Both stress that the causes of violence and unrest are complex and varied.
But both - together with other sources - insist that there is a definite link between rapid population growth and tension and violence, both within and between families, communities, and countries.
''A very substantial contribution to unrest is made by imbalances between economic and political advances and resources on the one hand, and rates of population growth on the other,'' is how Mr. McNamara puts it.
''I don't say that over-population is the primary cause of instability, tension, and violence,'' says Dr. Camp. ''I do say that rapid population is an underlying, intensifying cause.''
Adds Marshall Green, former US ambassador to Indonesia and currently a population consultant to the State Department: ''Excessive population growth combines with other factors to cause instability in a number of ways. Since the US is usually associated with the status quo, the existing order, around the world, it has much to lose. It has major security interests in a string of countries with high growth rates: South Korea, the Philippines, Indonesia, Thailand, India, Pakistan, Egypt, Turkey, Mexico.

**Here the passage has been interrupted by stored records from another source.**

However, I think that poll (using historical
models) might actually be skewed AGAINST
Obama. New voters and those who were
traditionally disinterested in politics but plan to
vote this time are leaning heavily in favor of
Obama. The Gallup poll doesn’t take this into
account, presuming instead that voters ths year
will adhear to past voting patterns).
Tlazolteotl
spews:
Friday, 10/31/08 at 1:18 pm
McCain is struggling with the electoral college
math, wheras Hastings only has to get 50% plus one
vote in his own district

''And remember: the George Ball Commission included overcrowding in south Tehran as one of three major factors behind the overthrow of the Shah in 1979. The other two were over-rapid industrialization and corruption.''
In Mexico City, Western diplomats think this case is proved by a look at the five small, desperately poor countries in Central America which generate daily headlines about unrest and revolution.
In 1960, Central America held 11.2 million people, and the US virtually ignored it. Today it bulges with 22 million, is growing at the rapid rate of 3 percent a year - and Washington is preoccupied with it.

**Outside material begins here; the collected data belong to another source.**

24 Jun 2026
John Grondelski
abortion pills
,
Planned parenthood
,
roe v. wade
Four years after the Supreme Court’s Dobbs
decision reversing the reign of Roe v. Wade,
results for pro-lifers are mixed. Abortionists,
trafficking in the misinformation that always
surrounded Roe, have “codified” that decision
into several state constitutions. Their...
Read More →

Central American families have an average of six children each. Death rates have fallen dramatically. Predictions point to 40 or 50 million people locked into tiny areas of arable land by the year 2010. Half the region is under 15 years of age.
Moreover, the most volatile group in the population - the one aged between 15 and 19 - is spiraling upward. From 886,000 in 1950 it has leaped to 2.3 million today and is estimated to hit 5 million in 2010 unless growth rates fall.
A quarter of a million young Central Americans look for new jobs each year. But those jobs are scarcer and scarcer as poverty spreads and conflict continues in Nicaragua and El Salvador.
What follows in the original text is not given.